In the first part of this article, talking about Microservice Configuration, we have seen how to set up a simple scenario with a Spring Cloud Config server and the client counterpart. The server was set with a native profile, and the configuration was stored in the classpath, in a subfolder named config. The demo was made of a single instance of a server and client.

In this part, we will show how to configure Spring Cloud Config to connect and use an external Git repository. Then, in the next sections, we will talk about refreshing the configuration data without restarting the services.

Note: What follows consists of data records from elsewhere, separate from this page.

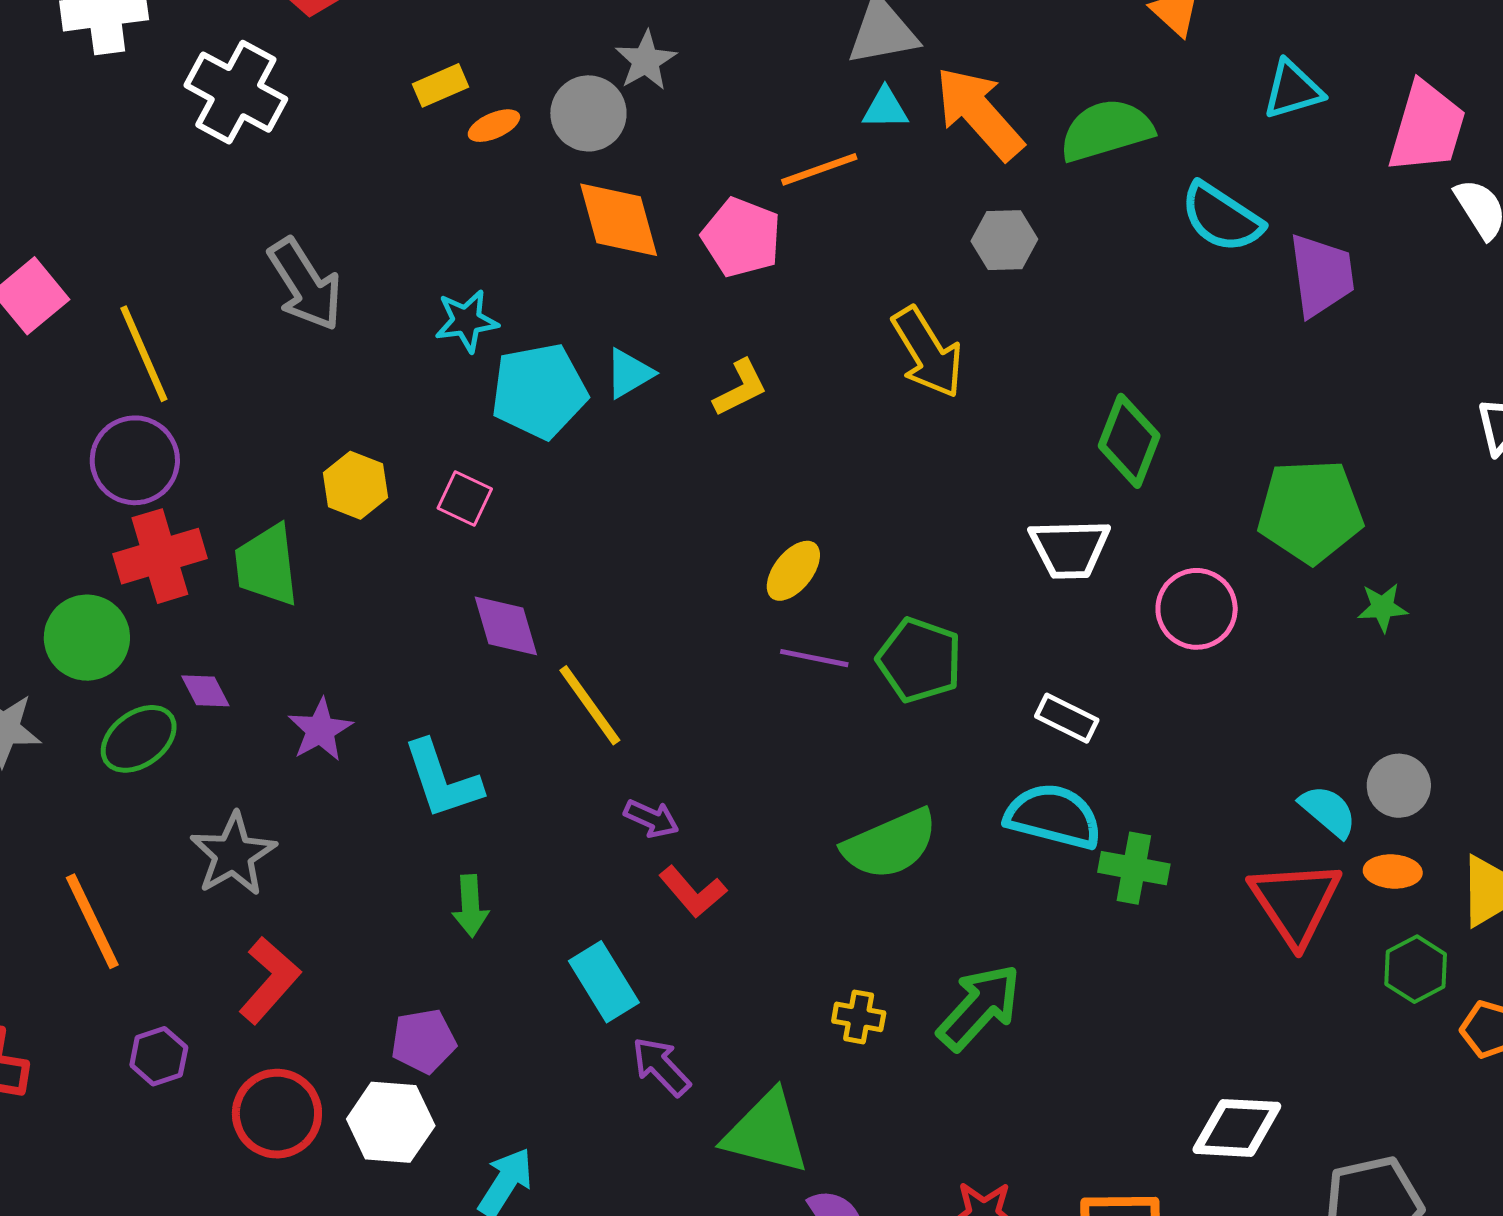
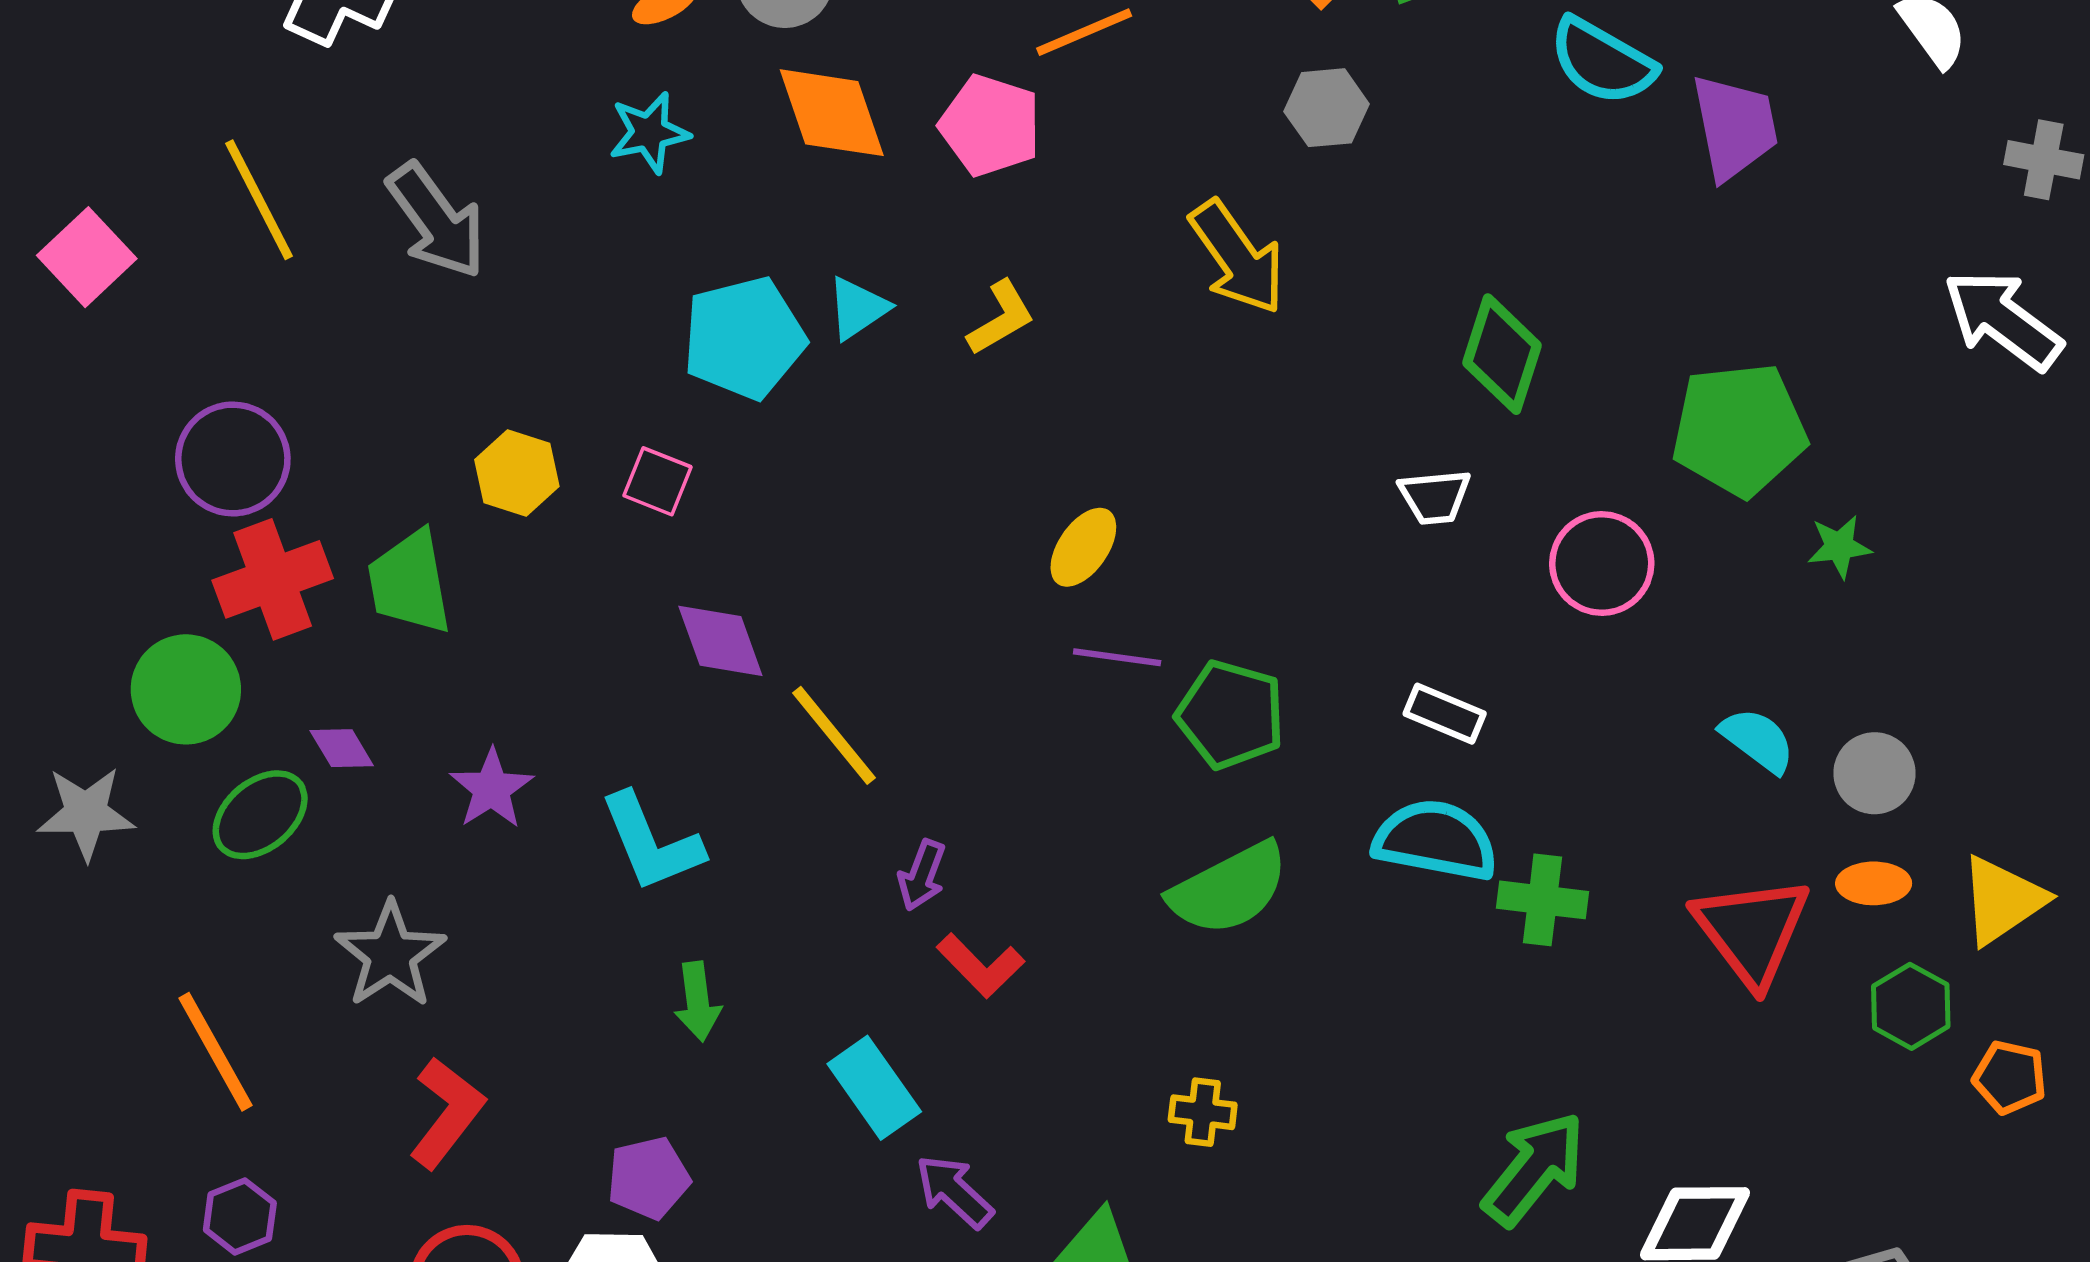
cyan star: (466, 321) -> (649, 133), moved
yellow line: (144, 354) -> (259, 200), moved
white trapezoid: (1070, 549) -> (1435, 497), size x0.7
green pentagon: (920, 660) -> (1231, 715), moved
cyan semicircle: (1328, 811) -> (1758, 740), moved
purple arrow: (651, 818) -> (922, 875), turned 90
green arrow: (979, 1007) -> (1534, 1169), moved
purple hexagon: (159, 1056) -> (240, 1216), moved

Microservice Configuration by Git Repository: Server Side

Spring Cloud Config uses a Git repository by default. In part I of this article we have seen how to switch on a repository based on filesystem/classpath, setting the property spring.profiles.active to the native value. To use a Git repository we have to set the following instead:

spring:
  cloud:
   config:
     server:
       git:
         uri: https://github.com/mcasari/spring-cloud-config-git-server-repo.git
         username: ${github.username}
         password: ${github.password}
         cloneOnStart: true

We have set a URI to a sample public repository in the example above. Even if not required in this case, we have also put a username and password just to show how we would configure access to a protected private repository. For a private repository, we can pass the credentials of a user who has access to that repository and as a password, we can set a security token expressly generated using the GitHub administration panel. In the example, we have used placeholders for both username and password values, which can be provided as Java arguments in the startup command:

java -jar -Dgithub.username=<myusername> -Dgithub.password=<mygithubtoken> spring-cloud-config-git-server-1.0-SNAPSHOT.jar

In the case of a public repository, username and password will be simply ignored.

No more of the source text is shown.